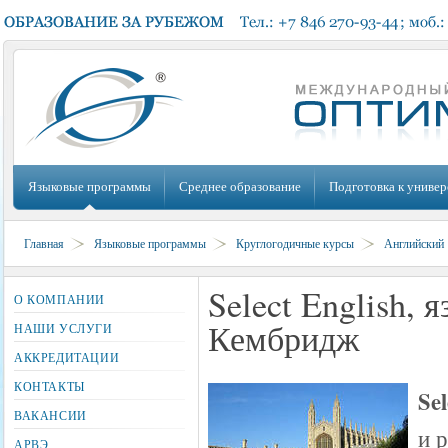
Языковые программы
Среднее образование
Подготовка к универ
Главная
Языковые программы
Круглогодичные курсы
Английский
Select English,
О КОМПАНИИ
Кембридж
НАШИ УСЛУГИ
АККРЕДИТАЦИИ
КОНТАКТЫ
Se
ВАКАНСИИ
и 
АРВЭ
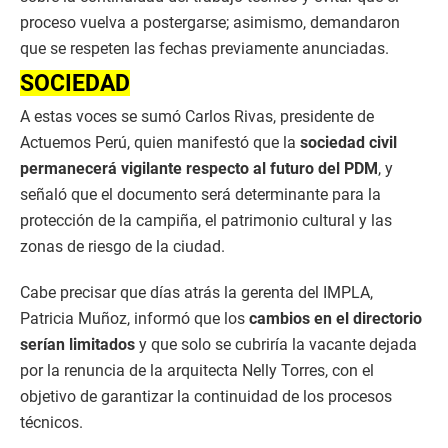
proceso vuelva a postergarse; asimismo, demandaron
que se respeten las fechas previamente anunciadas.
SOCIEDAD
A estas voces se sumó Carlos Rivas, presidente de
Actuemos Perú, quien manifestó que la
sociedad civil
permanecerá vigilante respecto al futuro del PDM
, y
señaló que el documento será determinante para la
protección de la campiña, el patrimonio cultural y las
zonas de riesgo de la ciudad.
Cabe precisar que días atrás la gerenta del IMPLA,
Patricia Muñoz, informó que los
cambios en el directorio
serían limitados
y que solo se cubriría la vacante dejada
por la renuncia de la arquitecta Nelly Torres, con el
objetivo de garantizar la continuidad de los procesos
técnicos.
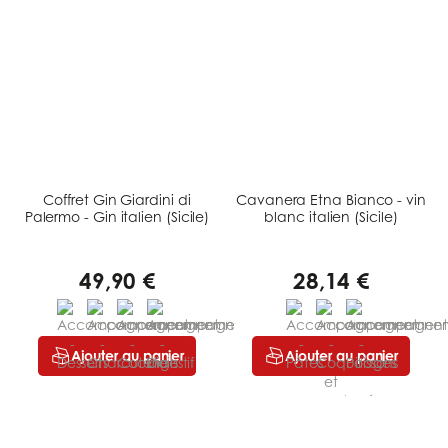
Coffret Gin Giardini di
Cavanera Etna Bianco - vin
Palermo - Gin italien (Sicile)
blanc italien (Sicile)
49,90 €
28,14 €
Ajouter au panier
Ajouter au panier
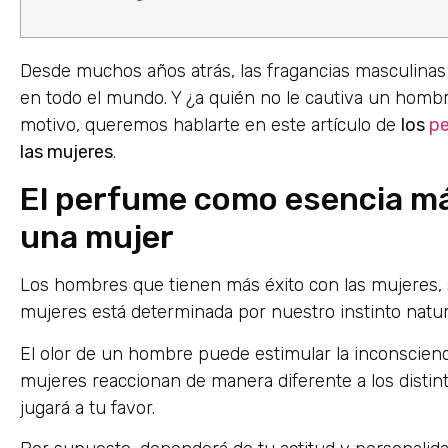
Desde muchos años atrás, las fragancias masculinas 
en todo el mundo. Y ¿a quién no le cautiva un hom
motivo, queremos hablarte en este artículo de
los
p
las mujeres
.
El perfume como esencia má
una mujer
Los hombres que tienen más éxito con las mujeres,
mujeres está determinada por nuestro instinto natur
El olor de un hombre puede estimular la inconscienci
mujeres reaccionan de manera diferente a los distint
jugará a tu favor.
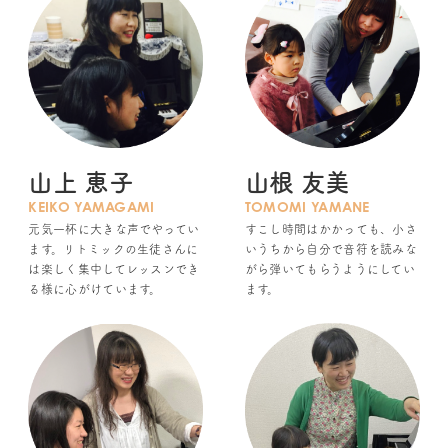
山上 恵子
山根 友美
KEIKO YAMAGAMI
TOMOMI YAMANE
元気一杯に大きな声でやってい
すこし時間はかかっても、小さ
ます。リトミックの生徒さんに
いうちから自分で音符を読みな
は楽しく集中してレッスンでき
がら弾いてもらうようにしてい
る様に心がけています。
ます。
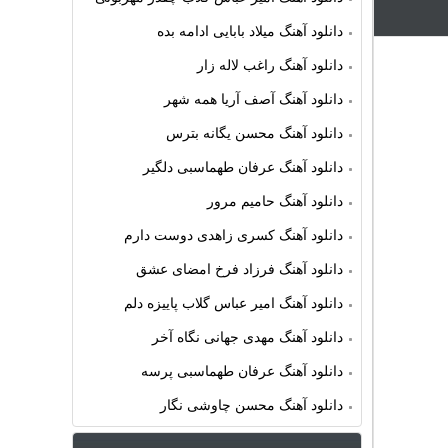
دانلود آهنگ میلاد بابایی ادامه بده
دانلود آهنگ راغب لاله زار
دانلود آهنگ آصف آریا همه شهر
دانلود آهنگ محسن یگانه بترس
دانلود آهنگ عرفان طهماسبی دلگیر
دانلود آهنگ حامیم مرور
دانلود آهنگ کسری زاهدی دوست دارم
دانلود آهنگ فرزاد فرخ امضای عشق
دانلود آهنگ امیر عباس گلاب پاییزه دلم
دانلود آهنگ مهدی جهانی نگاه آخر
دانلود آهنگ عرفان طهماسبی پرسه
دانلود آهنگ محسن چاوشی نگار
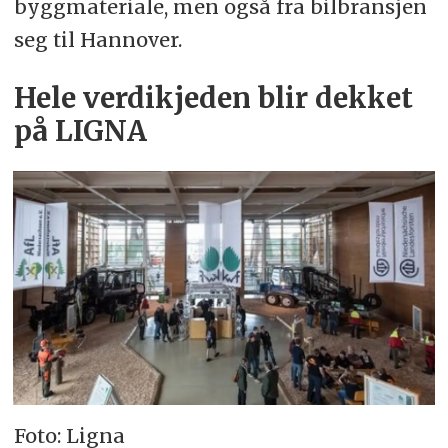
byggmateriale, men også fra bilbransjen
seg til Hannover.
Hele verdikjeden blir dekket
på LIGNA
Foto: Ligna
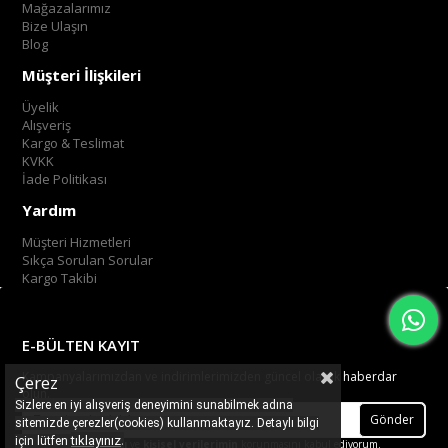
Mağazalarımız
Bize Ulaşın
Blog
Müşteri İlişkileri
Üyelik
Alışveriş
Kargo & Teslimat
KVKK
İade Politikası
Yardım
Müşteri Hizmetleri
Sıkça Sorulan Sorular
Kargo Takibi
E-BÜLTEN KAYIT
Kampanyalarımızdan ve indirimlerimizden güncel olarak haberdar
Çerez
olun.
Sizlere en iyi alışveriş deneyimini sunabilmek adına
Gönder
sitemizde çerezler(cookies) kullanmaktayız. Detaylı bilgi
.
tıklayınız
için lütfen
Üyelik koşullarını
ve
kişisel verilerimin
korunmasını kabul ediyorum.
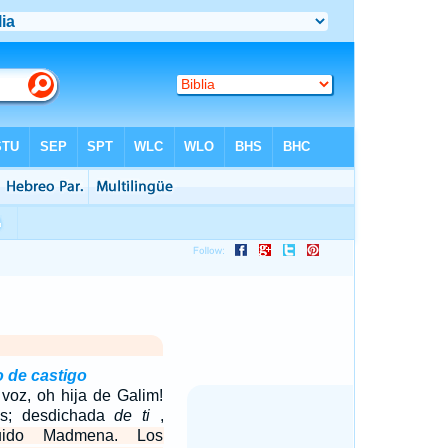
o de castigo
voz, oh hija de Galim!
is; desdichada
de ti
,
ido Madmena. Los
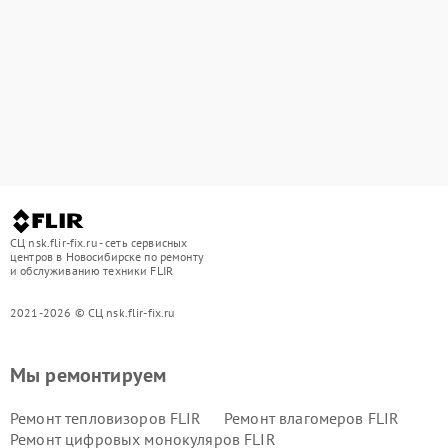
СЦ nsk.flir-fix.ru - сеть сервисных
центров в Новосибирске по ремонту
и обслуживанию техники FLIR
2021-2026 © СЦ nsk.flir-fix.ru
Мы ремонтируем
Ремонт тепловизоров FLIR
Ремонт влагомеров FLIR
Ремонт цифровых монокуляров FLIR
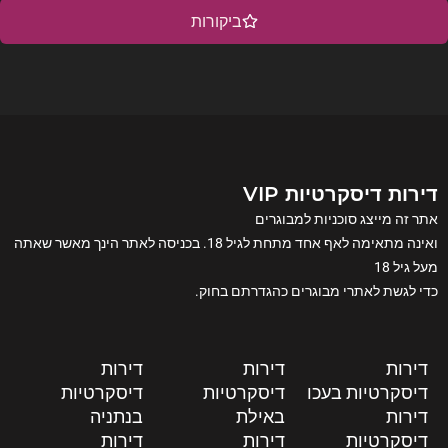
ביקורות
דירות דיסקרטיות VIP
אתר זה מייצג סוכניות למבוגרים
ואינה מתאימה לאף אחד מתחת לגיל 18. בכניסה לאתר הינך מאשר שאתה
מעל גיל 18
כדי לגשת לאתרי מבוגרים כהגדרתם בחוק.
דירות
דירות
דירות
דיסקרטיות בעכו
דיסקרטיות
דיסקרטיות
דירות
באילת
בנתניה
דיסקרטיות
דירות
דירות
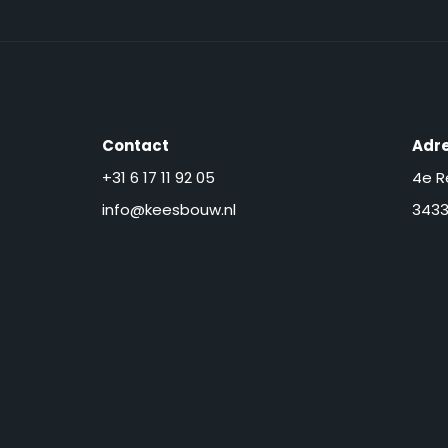
Contact
Adr
+31 6 17 11 92 05
4e R
info@keesbouw.nl
3433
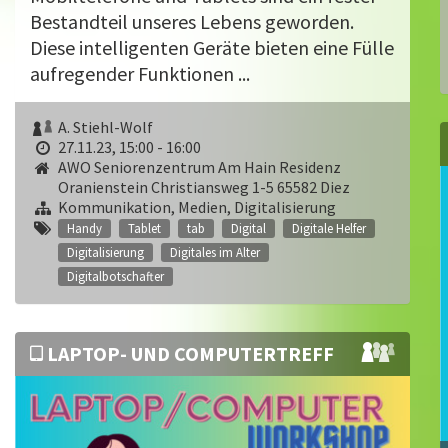
Bestandteil unseres Lebens geworden.
Diese intelligenten Geräte bieten eine Fülle
aufregender Funktionen ...
A. Stiehl-Wolf
27.11.23, 15:00 - 16:00
AWO Seniorenzentrum Am Hain Residenz
Oranienstein Christiansweg 1-5 65582 Diez
Kommunikation, Medien, Digitalisierung
Handy
Tablet
tab
Digital
Digitale Helfer
Digitalisierung
Digitales im Alter
Digitalbotschafter
LAPTOP- UND COMPUTERTREFF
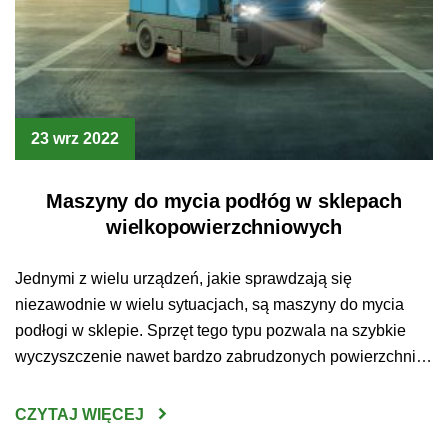
23 wrz 2022
Maszyny do mycia podłóg w sklepach
wielkopowierzchniowych
Jednymi z wielu urządzeń, jakie sprawdzają się
niezawodnie w wielu sytuacjach, są maszyny do mycia
podłogi w sklepie. Sprzęt tego typu pozwala na szybkie
wyczyszczenie nawet bardzo zabrudzonych powierzchni.
Jakie jeszcze zalety wynikają z posidania tego
urządzenia? Maszyny do mycia podłóg Sklepy
CZYTAJ WIĘCEJ
wielkopowierzchniowe to miejsca, które odwiedza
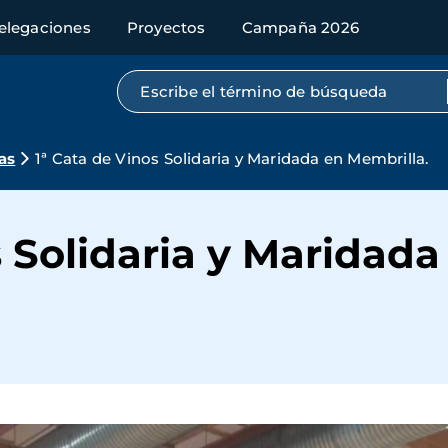
elegaciones
Proyectos
Campaña 2026
Búsqueda por texto completo
as
1ª Cata de Vinos Solidaria y Maridada en Membrilla.
s Solidaria y Maridada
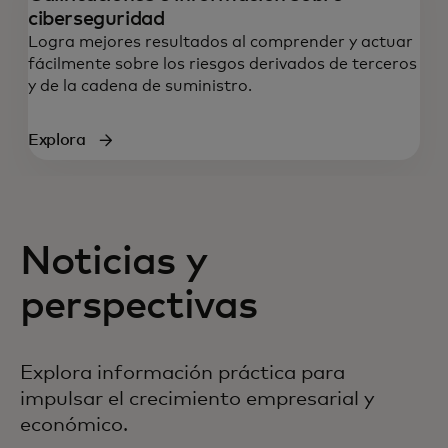
ciberseguridad
Logra mejores resultados al comprender y actuar
fácilmente sobre los riesgos derivados de terceros
y de la cadena de suministro.
Explora
Noticias y
perspectivas
Explora información práctica para
impulsar el crecimiento empresarial y
económico.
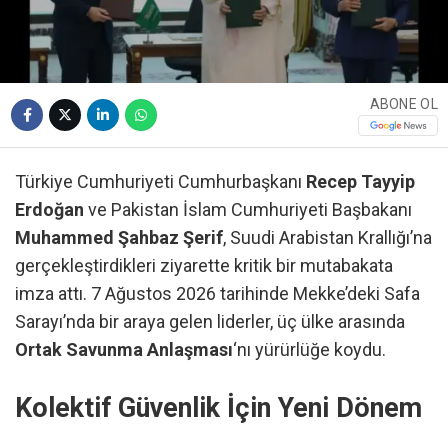
ABONE OL
Türkiye Cumhuriyeti Cumhurbaşkanı
Recep Tayyip
Erdoğan
ve Pakistan İslam Cumhuriyeti Başbakanı
Muhammed Şahbaz Şerif
, Suudi Arabistan Krallığı’na
gerçekleştirdikleri ziyarette kritik bir mutabakata
imza attı. 7 Ağustos 2026 tarihinde Mekke’deki Safa
Sarayı’nda bir araya gelen liderler, üç ülke arasında
Ortak Savunma Anlaşması
‘nı yürürlüğe koydu.
Kolektif Güvenlik İçin Yeni Dönem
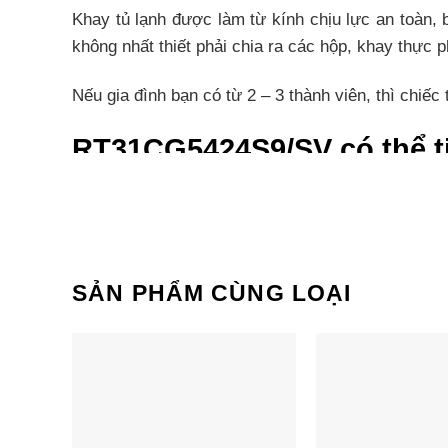
Khay tủ lạnh được làm từ kính chịu lực an toàn, 
không nhất thiết phải chia ra các hộp, khay thực
Nếu gia đình bạn có từ 2 – 3 thành viên, thì chiếc t
RT31CG5424S9/SV có thể ti
Công nghệ Digital Inverter điều chỉnh công suất 
năng tiêu thụ. Máy nén sẽ tự động điều chỉnh vò
luôn vận hành êm ái, làm lạnh ổn định cho thực p
SẢN PHẨM CÙNG LOẠI
Khả năng làm lạnh tốt và l
Hệ thống làm lạnh vòm All-around
Tủ lạnh Samsung RT31CG5424S9 có hệ thống làm l
đồng đều khắp các ngóc ngách trong tủ. Vì vậy, 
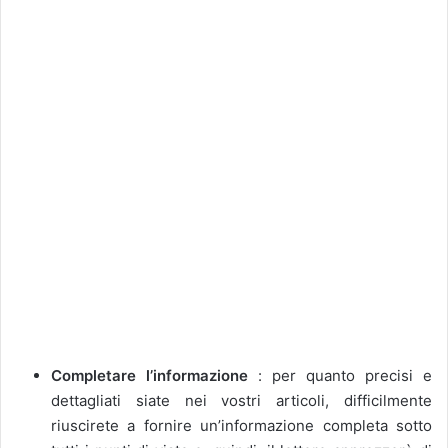
Completare l’informazione
: per quanto precisi e
dettagliati siate nei vostri articoli, difficilmente
riuscirete a fornire un’informazione completa sotto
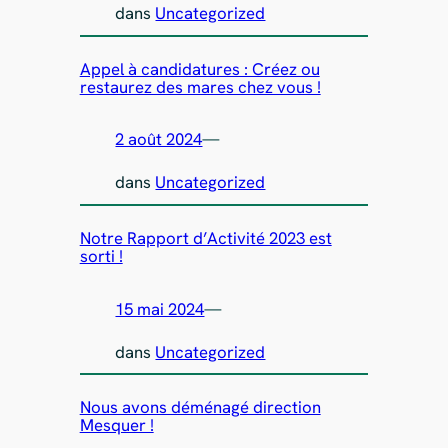
dans
Uncategorized
Appel à candidatures : Créez ou
restaurez des mares chez vous !
2 août 2024
—
dans
Uncategorized
Notre Rapport d’Activité 2023 est
sorti !
15 mai 2024
—
dans
Uncategorized
Nous avons déménagé direction
Mesquer !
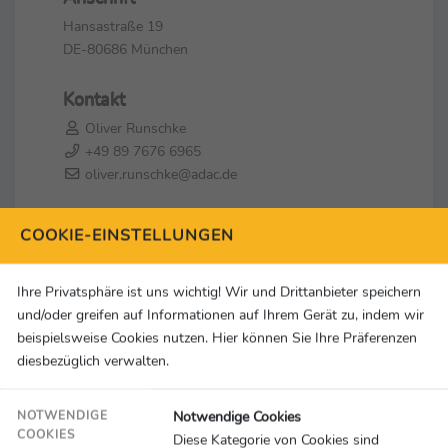
Hansastraße 19
DE-80686 München
Kontakt
Oliver Runschke
+49 89 7676 6965
oliver.runschke@adac.de
Social Media & Links
COOKIE-EINSTELLUNGEN
Ihre Privatsphäre ist uns wichtig! Wir und Drittanbieter speichern
und/oder greifen auf Informationen auf Ihrem Gerät zu, indem wir
beispielsweise Cookies nutzen. Hier können Sie Ihre Präferenzen
diesbezüglich verwalten.
Notwendige Cookies
NOTWENDIGE
COOKIES
Diese Kategorie von Cookies sind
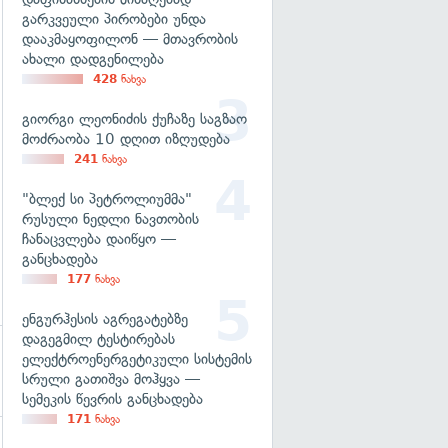
გარკვეული პირობები უნდა
დააკმაყოფილონ — მთავრობის
გადახედვა
ახალი დადგენილება
428
ნახვა
გიორგი ლეონიძის ქუჩაზე საგზაო
მოძრაობა 10 დღით იზღუდება
241
ნახვა
"ბლექ სი პეტროლიუმმა"
რუსული ნედლი ნავთობის
ჩანაცვლება დაიწყო —
განცხადება
177
ნახვა
ენგურჰესის აგრეგატებზე
დაგეგმილ ტესტირებას
ელექტროენერგეტიკული სისტემის
სრული გათიშვა მოჰყვა —
სემეკის წევრის განცხადება
171
ნახვა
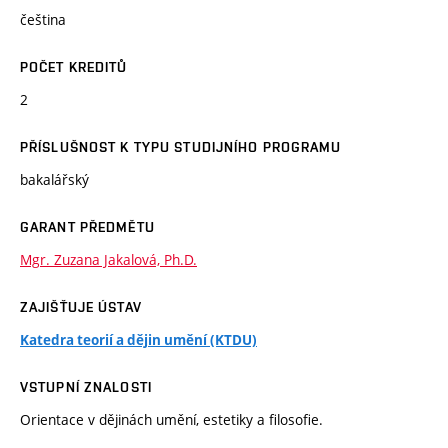
čeština
POČET KREDITŮ
2
PŘÍSLUŠNOST K TYPU STUDIJNÍHO PROGRAMU
bakalářský
GARANT PŘEDMĚTU
Mgr. Zuzana Jakalová, Ph.D.
ZAJIŠŤUJE ÚSTAV
Katedra teorií a dějin umění (KTDU)
VSTUPNÍ ZNALOSTI
Orientace v dějinách umění, estetiky a filosofie.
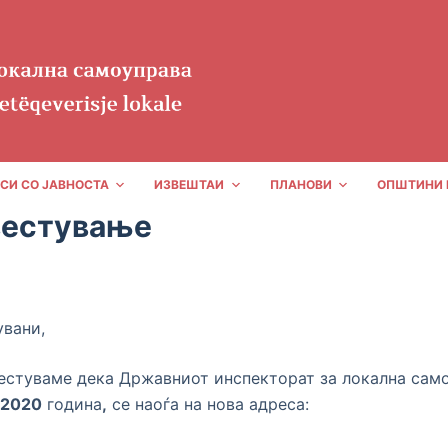
СИ СО ЈАВНОСТА
ИЗВЕШТАИ
ПЛАНОВИ
ОПШТИНИ 
вестување
LS
06/06/2020
НОВОСТИ
вани,
естуваме дека Државниот инспекторат за локална сам
.2020
година
,
се наоѓа на нова адреса:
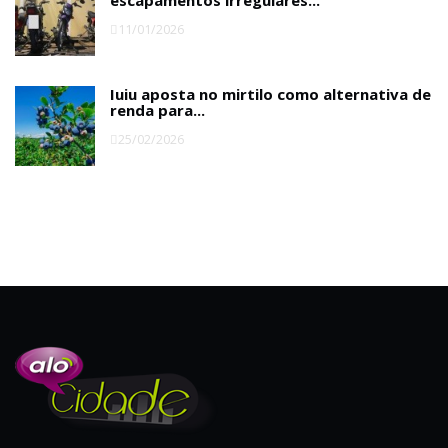
escapamentos irregulares...
11/01/2026
Iuiu aposta no mirtilo como alternativa de
renda para...
25/02/2026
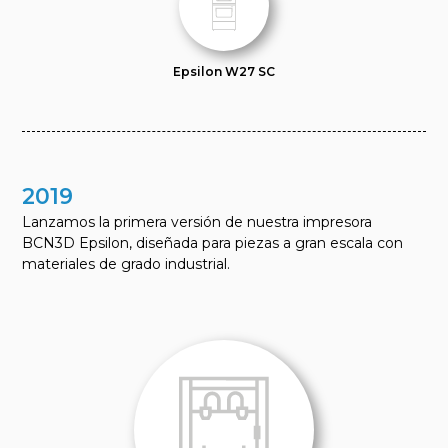
Epsilon W27 SC
2019
Lanzamos la primera versión de nuestra impresora
BCN3D Epsilon, diseñada para piezas a gran escala con
materiales de grado industrial.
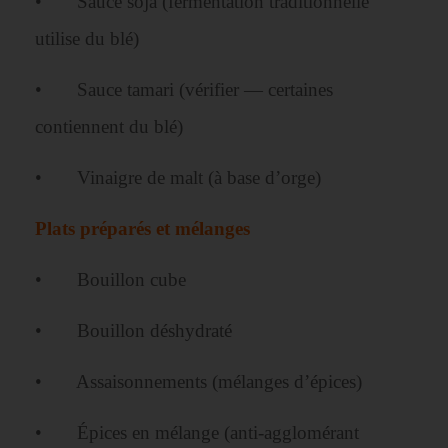
• Sauce soja (fermentation traditionnelle
utilise du blé)
• Sauce tamari (vérifier — certaines
contiennent du blé)
• Vinaigre de malt (à base d’orge)
Plats préparés et mélanges
• Bouillon cube
• Bouillon déshydraté
• Assaisonnements (mélanges d’épices)
• Épices en mélange (anti-agglomérant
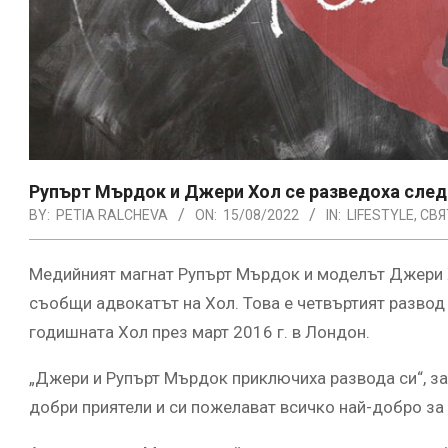
Рупърт Мърдок и Джери Хол се разведоха сле
BY:
PETIA RALCHEVA
ON:
15/08/2022
IN:
LIFESTYLE
,
СВЯ
Медийният магнат Рупърт Мърдок и моделът Джери 
съобщи адвокатът на Хол. Това е четвъртият развод
годишната Хол през март 2016 г. в Лондон.
„Джери и Рупърт Мърдок приключиха развода си“, з
добри приятели и си пожелават всичко най-добро за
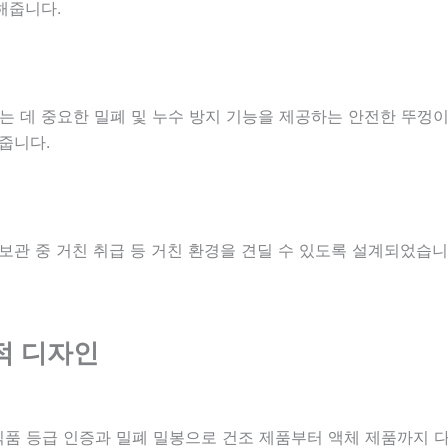
해줍니다.
 데 중요한 밀폐 및 누수 방지 기능을 제공하는 안전한 뚜껑이
줍니다.
보관 중 거친 취급 등 거친 환경을 견딜 수 있도록 설계되었습니
적 디자인
 식품 등급 인증과 밀폐 밀봉으로 건조 제품부터 액체 제품까지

◆ ◆ ◆ ◆ ◆

◆ **WHAT THE EXERCISE ASKS**: Copy whichever lines above contain the string "طهماسبی".

◆ **WRITTEN RESPONSE**:
دانلود آهنگ عرفان طهماسبی دلگیر
دانلود آهنگ عرفان طهماسبی پرسه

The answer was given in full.